GOOGLESEARCH_API_KEY — for Google Search API

GOOGLE_CSE_ID — Custom Search Engine ID

LANGCHAIN_API_KEY — for LangChain’s services

In [2]:
from google.colab import userdata

os.environ["GOOGLE_API_KEY"] = userdata.get("GOOGLESEARCH_API_KEY")
os.environ["GOOGLE_CSE_ID"] = userdata.get("GOOGLE_CSE_ID")
os.environ["LANGCHAIN_API_KEY"] = userdata.get('LANGCHAIN_API_KEY')

## Enable Tracing
LangChain offers an optional tracing feature that helps in debugging complex chains and workflows.

In [3]:
os.environ["LANGCHAIN_TRACING_V2"] = "true"

## Setup Data Storage
We initialize a simple in-memory list to store results from the agent workflow:

In [4]:
final_result = []  # List to store results from each step of the process

## Define Shared State
We use a TypedDict class to define and track the shared state between agents. This makes it easier to debug and enforce consistency.

In [5]:
from typing_extensions import TypedDict
from typing import Annotated
from langgraph.graph.message import add_messages

class State(TypedDict):
    """
    Manages the workflow's shared state as it moves between agents.

    Fields:
        query (list): History of query messages (as LangGraph messages)
        url (list): Links returned from the research agent
        research (list): Results returned from the research agent
        content (str): The generated blog post content
        content_ready (bool): Flag indicating if the content is complete
        iteration_count (int): Number of times the research step has run
    """
    query: Annotated[list, add_messages]
    url: Annotated[list, add_messages]
    research: Annotated[list, add_messages]
    content: str
    content_ready: bool
    iteration_count: int

## Initialize the Language Model
We use Google's Gemini model via LangChain’s wrapper.



In [6]:
import google.generativeai as genai

for m in genai.list_models():
  if 'generateContent' in m.supported_generation_methods:
    print(m.name)

models/gemini-1.0-pro-vision-latest
models/gemini-pro-vision
models/gemini-1.5-pro-latest
models/gemini-1.5-pro-001
models/gemini-1.5-pro-002
models/gemini-1.5-pro
models/gemini-1.5-flash-latest
models/gemini-1.5-flash-001
models/gemini-1.5-flash-001-tuning
models/gemini-1.5-flash
models/gemini-1.5-flash-002
models/gemini-1.5-flash-8b
models/gemini-1.5-flash-8b-001
models/gemini-1.5-flash-8b-latest
models/gemini-1.5-flash-8b-exp-0827
models/gemini-1.5-flash-8b-exp-0924
models/gemini-2.5-pro-exp-03-25
models/gemini-2.5-pro-preview-03-25
models/gemini-2.5-flash-preview-04-17
models/gemini-2.0-flash-exp
models/gemini-2.0-flash
models/gemini-2.0-flash-001
models/gemini-2.0-flash-exp-image-generation
models/gemini-2.0-flash-lite-001
models/gemini-2.0-flash-lite
models/gemini-2.0-flash-lite-preview-02-05
models/gemini-2.0-flash-lite-preview
models/gemini-2.0-pro-exp
models/gemini-2.0-pro-exp-02-05
models/gemini-exp-1206
models/gemini-2.0-flash-thinking-exp-01-21
models/gemini-2.0-flash-think

In [7]:
from langchain_google_genai import ChatGoogleGenerativeAI

llm = ChatGoogleGenerativeAI(model="gemini-2.0-flash-lite")

## Research Agent
format_search(): Uses Gemini to transform natural queries into more search-optimized forms.

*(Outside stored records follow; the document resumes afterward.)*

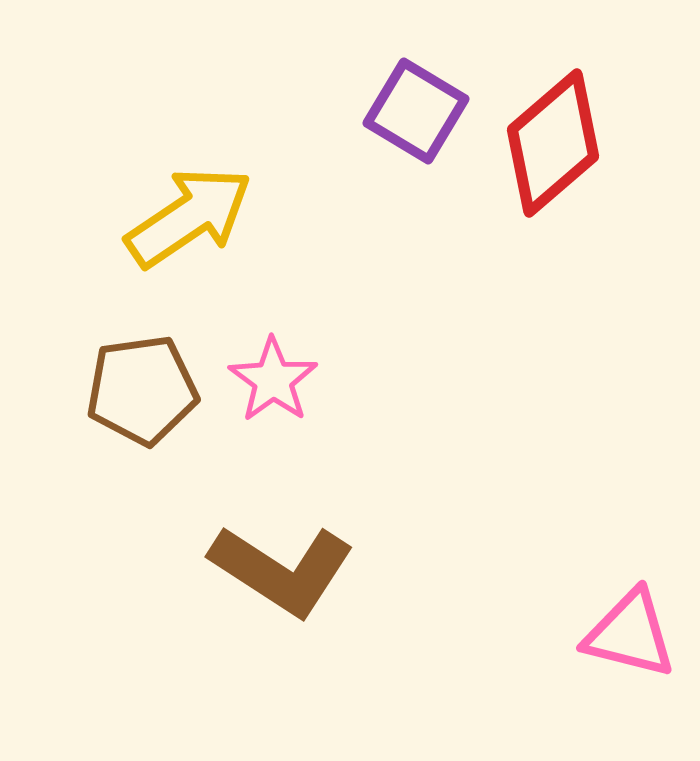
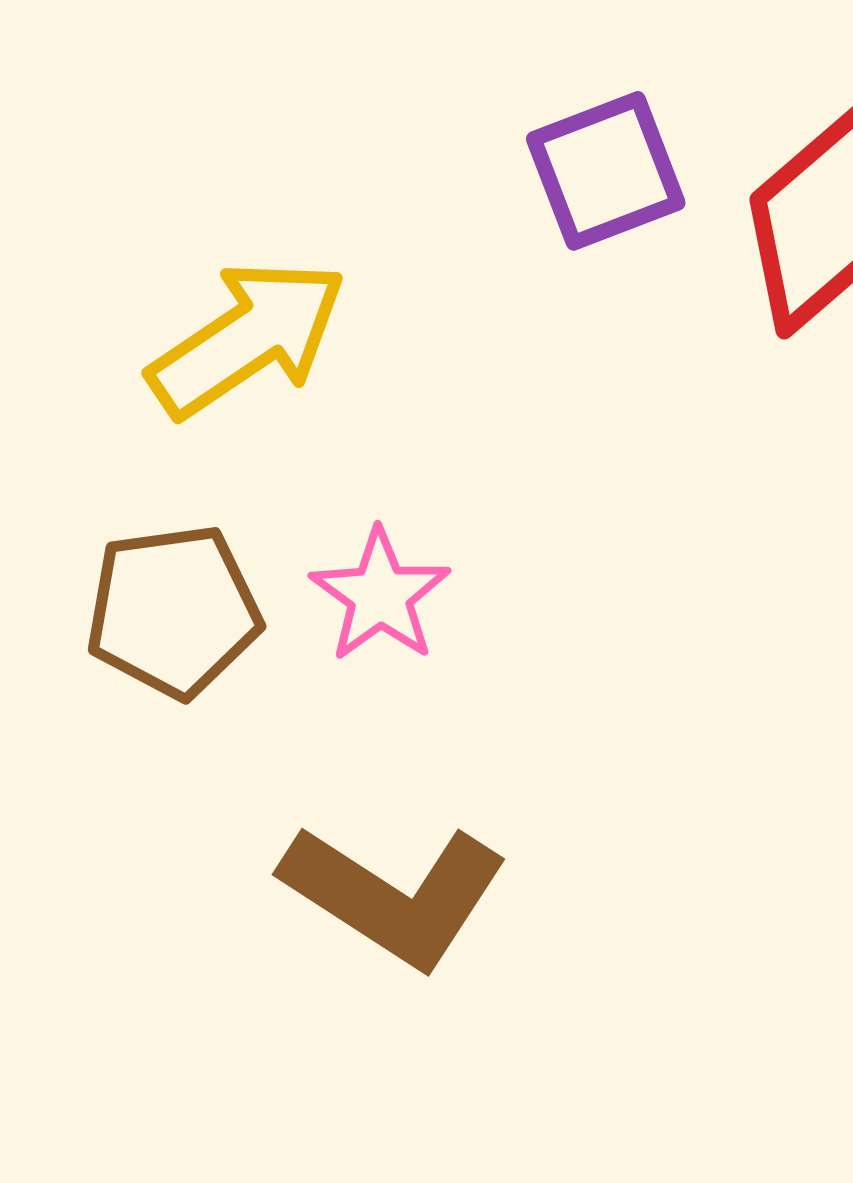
purple square: (416, 111) -> (606, 171), turned 38

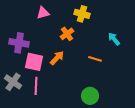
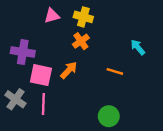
yellow cross: (82, 14) -> (83, 17), moved

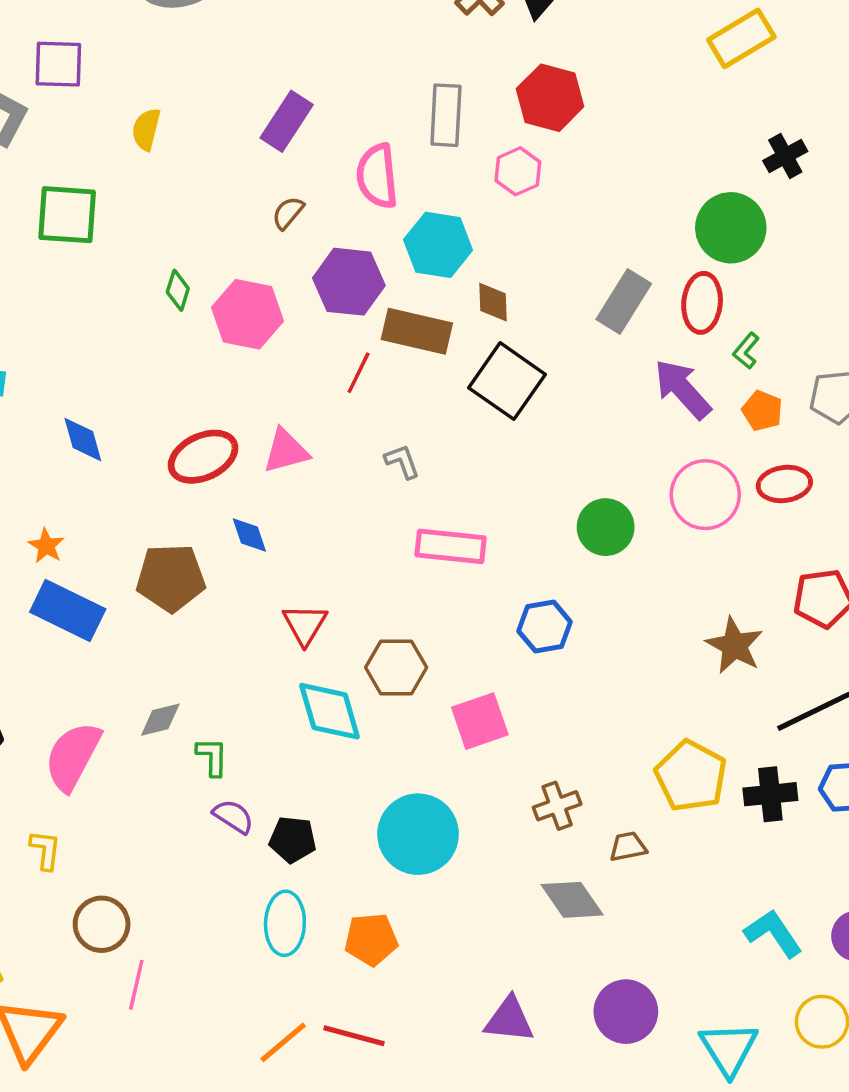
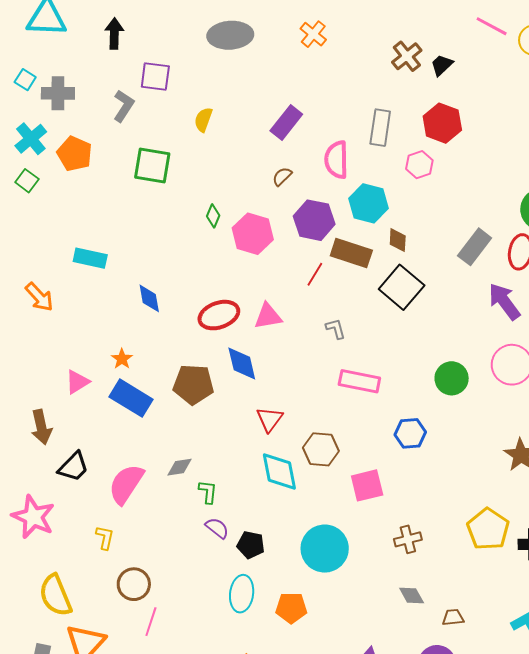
blue diamond: (249, 535) -> (242, 364), size x1.5
brown trapezoid: (628, 847) -> (453, 617), moved
gray diamond: (572, 900) -> (412, 595), size x0.7

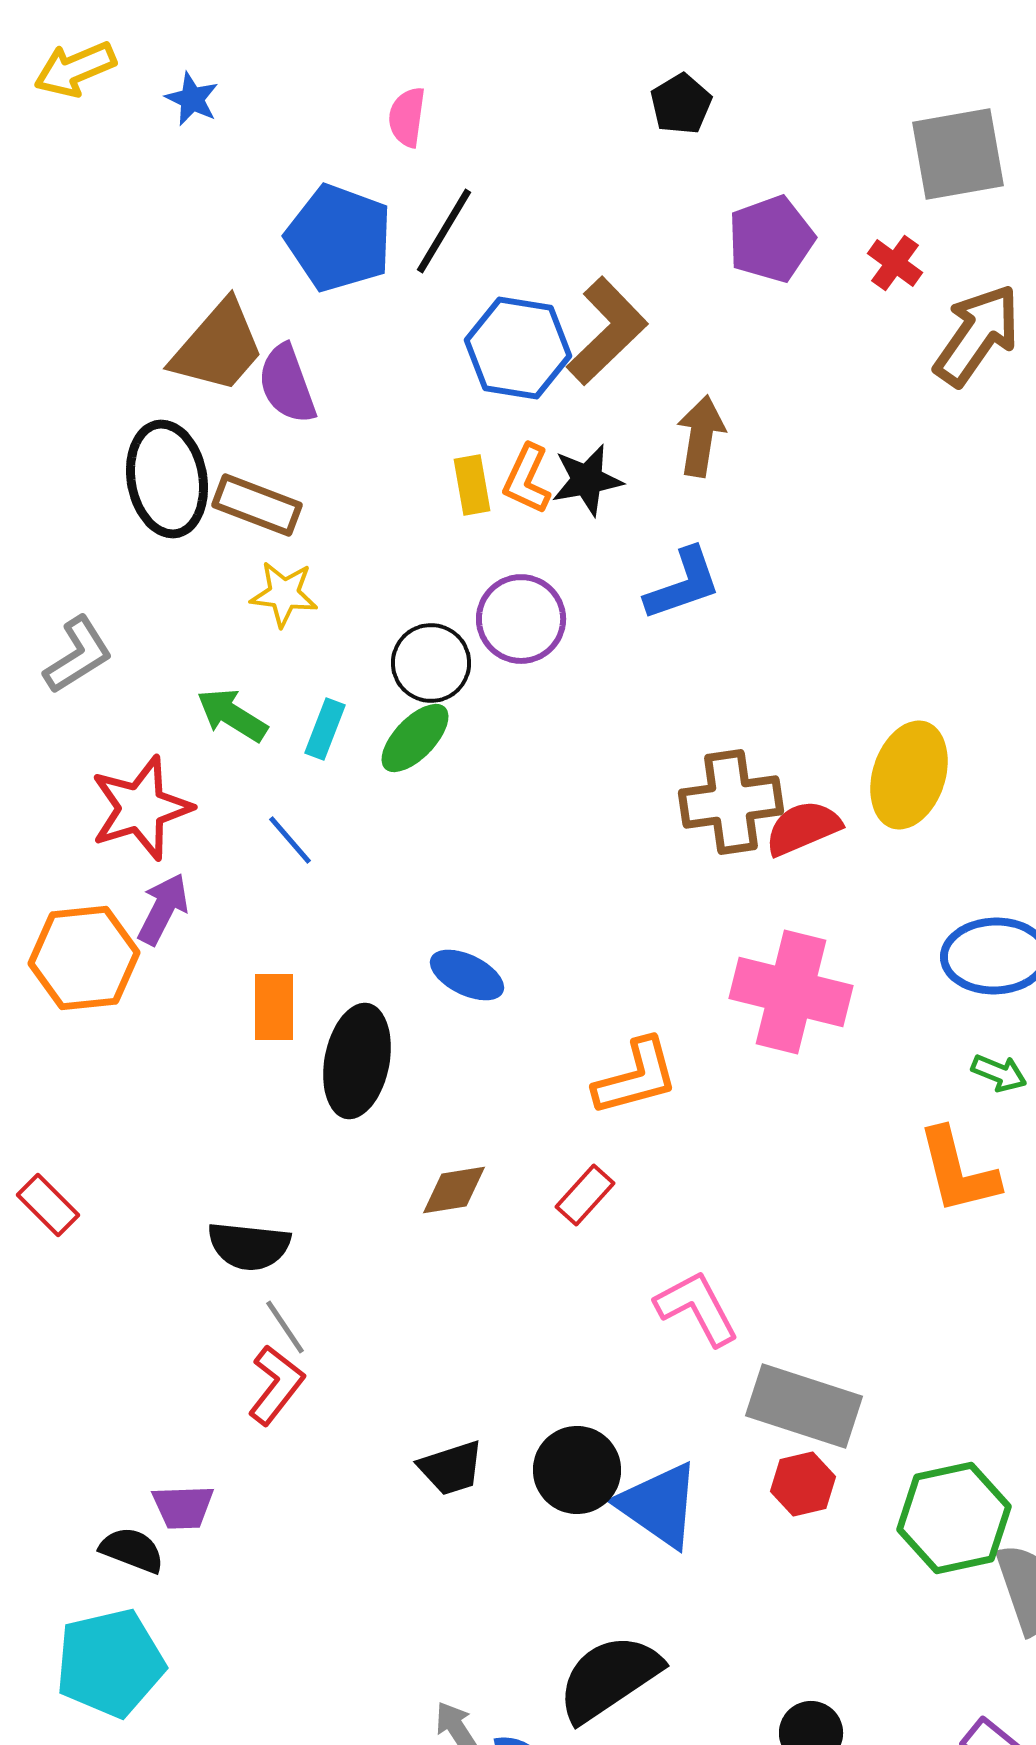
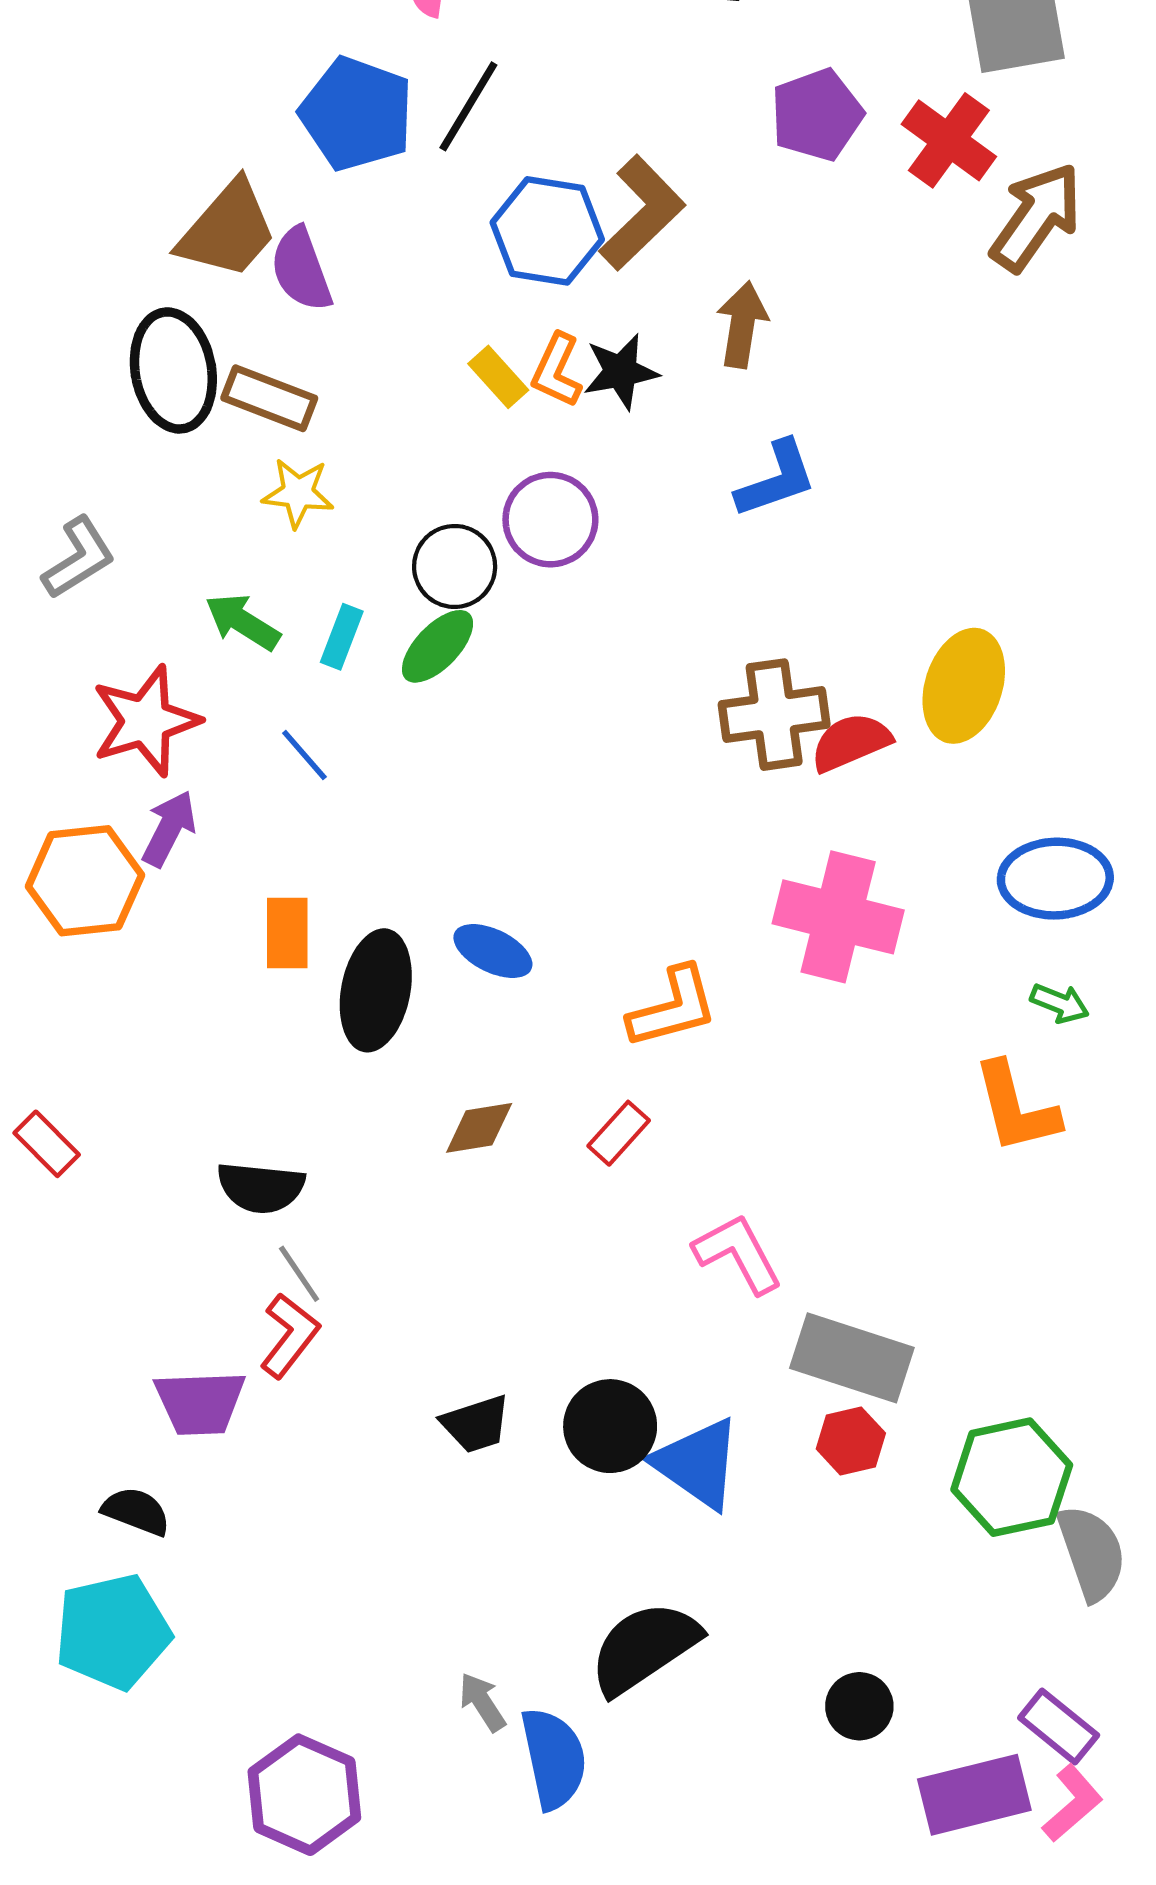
red cross: (895, 263) -> (949, 140), size x1.6
yellow rectangle: (472, 485) -> (498, 377), turned -32
blue L-shape: (683, 584) -> (776, 479), moved
blue ellipse: (467, 975) -> (493, 951), moved
purple trapezoid: (183, 1507) -> (200, 1403), moved, size x1.4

search(): Executes a search via GoogleSearchRun and stores results in state.

🔁 Iteration results are logged in final_result for each loop of query → search.

In [8]:
import time
from langchain_google_community import GoogleSearchAPIWrapper
# from langchain_google_community import GoogleSearchRun
# from googlesearch import search
from langchain_core.messages import HumanMessage
import requests
from bs4 import BeautifulSoup

class ResearchAgent:
    """
    Agent responsible for optimizing search queries and fetching research results.
    Acts as the initial step in the blog post creation workflow.
    """
    def format_search(self, query: str) -> str:
        """
        Optimizes a search query to improve search result relevance.

        Args:
            query (str): The original search query provided by the user

        Returns:
            str: An optimized version of the query for better search results
        """
        prompt = (
            "You are an expert at optimizing search queries for Google. "
            "Your task is to take a given query and return an optimized version of it, making it more likely to yield relevant results. "
            "Do not include any explanations or extra text, only the optimized query.\n\n"
            "Example:\n"
            "Original: best laptop 2023 for programming\n"
            "Optimized: top laptops 2023 for coding\n\n"
            "Example:\n"
            "Original: how to train a puppy not to bite\n"
            "Optimized: puppy training tips to prevent biting\n\n"
            "Now optimize the following query:\n"
            f"Original: {query}\n"
            "Optimized:"
        )

        time.sleep(2)
        response = llm.invoke(prompt)  # Use LLM to optimize the query
        return response.content

    def fetch_full_content(self, url: str) -> str:
        try:
            print(f"getting page content for {url}")
            headers = {'User-Agent': 'Mozilla/5.0 (Windows NT 10.0; Win64; x64) AppleWebKit/537.36 (KHTML, like Gecko) Chrome/123.0.0.0 Safari/537.36'}
            response = requests.get(url, headers=headers, timeout=30)
            response.raise_for_status()  # Raise an exception for bad status codes
            soup = BeautifulSoup(response.content, 'html.parser')
            # Extract text content - you might need to adjust the selectors
            text_parts = soup.find_all('p')  # get all paragraph text
            full_text = "\n".join([part.get_text() for part in text_parts])
            if not full_text.strip():
                full_text = soup.get_text()[:5000]
            return f"{full_text[:5000]} " # Limit content length
        except requests.exceptions.RequestException as e:
            return f"URL: {url}\nError fetching content: {e}"
        except Exception as e:
            return f"URL: {url}\nError parsing content: {e}"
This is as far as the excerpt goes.